Control was an interesting game mode as it not only had an element of strategy but also put the pressure on with the number of lives the team had left. And let me just say, those stupid mistakes felt a lot more damning in this game mode.
In our preview of the game at E3, we mentioned how the games’ Specialist system helped make players feel like a part of the team rather than just another mercenary, similar to Overwatch, and I can definitely echo that statement here. Now players are limited to one Specialist per team which might seem limiting, considering there are around 9 Specialists to choose from, but it’s not the end of the world as players’ Custom Classes are carried over.
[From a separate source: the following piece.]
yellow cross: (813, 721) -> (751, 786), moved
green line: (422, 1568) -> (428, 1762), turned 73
The only real differences Specialists offer are special abilities, such as being able to turn yourself into a little ball of radiation, toss out a shock drone, or set proximity mines, to things like heal and boost the health of an entire team, unleash attack dogs, or equip yourself with a massive grenade launcher.
Each of these skills and abilities has their own set cooldowns and aren’t too different to the Specialist abilities from Black Ops 3, however, they seem to be focused more on working in tandem with other members of the team rather than just chance it alone. It’s this focus on teamwork which also adds a breath of fresh air to the game.
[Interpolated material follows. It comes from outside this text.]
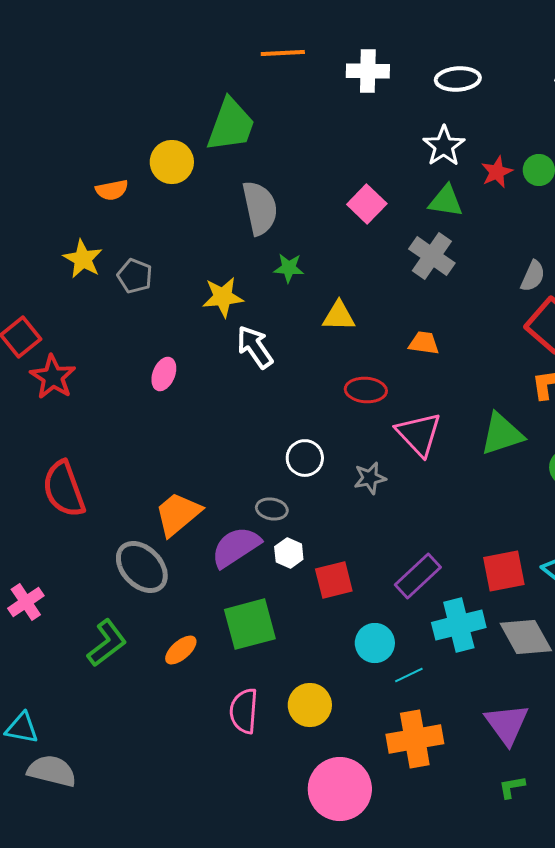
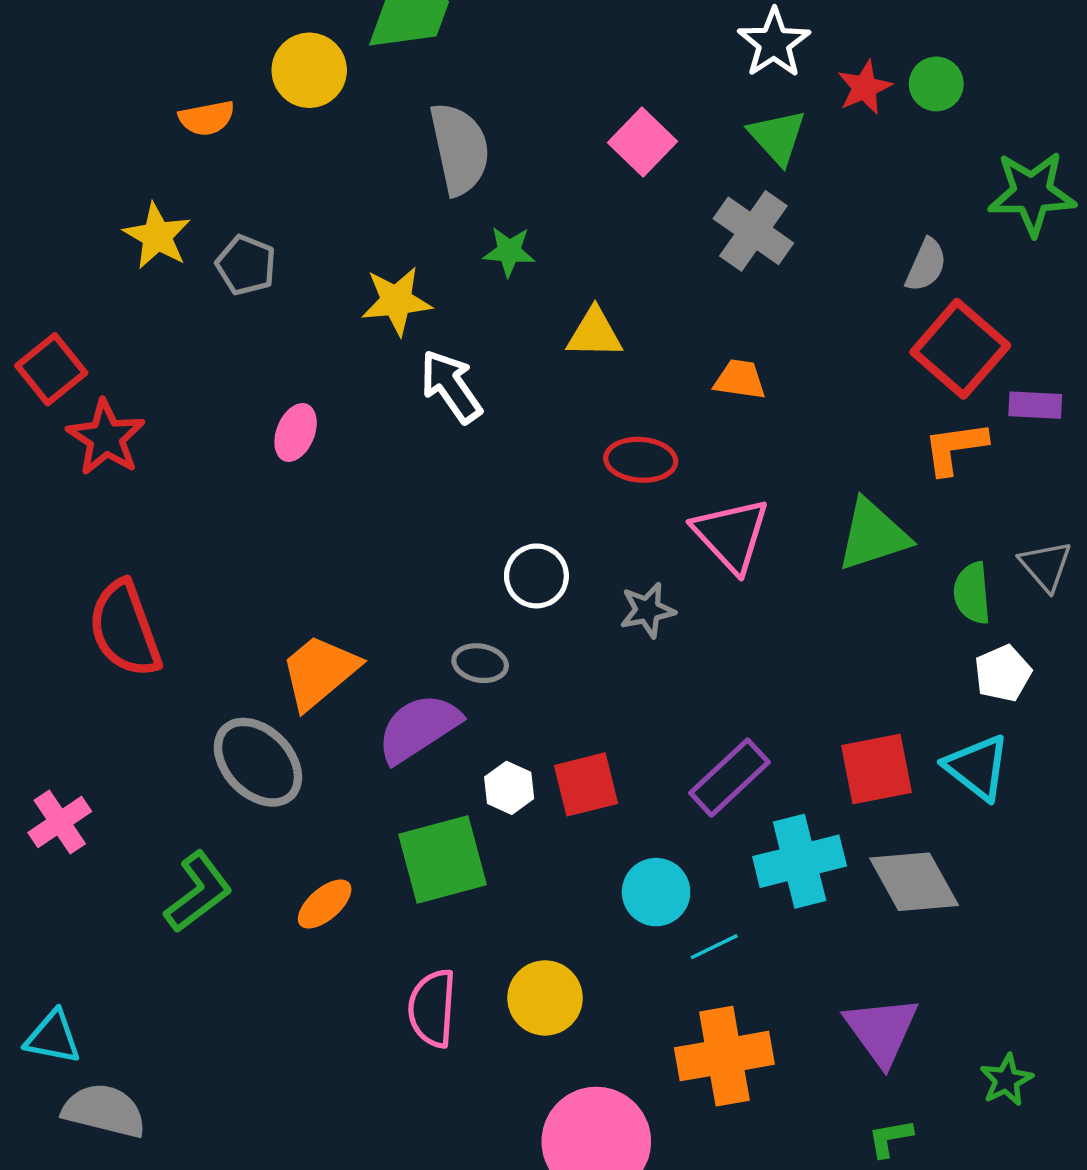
green triangle: (446, 201) -> (777, 137), turned 39
white hexagon: (289, 553) -> (509, 788), moved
Finally, let’s talk about the health injection. In Call of Duty: Black Ops 4 health doesn’t regenerate, instead, players are equipped with a health injection type gadget which has a cooldown of around 4-5 seconds. What I found with this is that players no longer stood around for too long while in a firefight, instead we’d be ducking and diving into cover so that we could jab ourselves with some much-needed health.
It’s a mechanic which honestly felt a little alien (and unfair) to begin with, but it quickly became second nature, much like reloading after a kill. Now, we jab ourselves, reload, and move on.
Of course, players can decide to ditch the injection and opt for another type of equipment such as body armor, and that’s something many players have taken a quick disliking to, however, it’s just one of those things we have to figure out how to counter. Sure, it sucks when you’re down to your last smidge of health and the opposing player is still half up thanks to their armor, but what are we going to do?
Overall, Call of Duty: Black Ops 4 seems to be restoring some faith in the series for me. Having turned my nose up at Black Ops 3, I was very dubious about this upcoming game almost disliking it before I’d even given it a whirl, but I’m glad I did as I’m starting to look forward to this year’s entry into the Call of Duty series.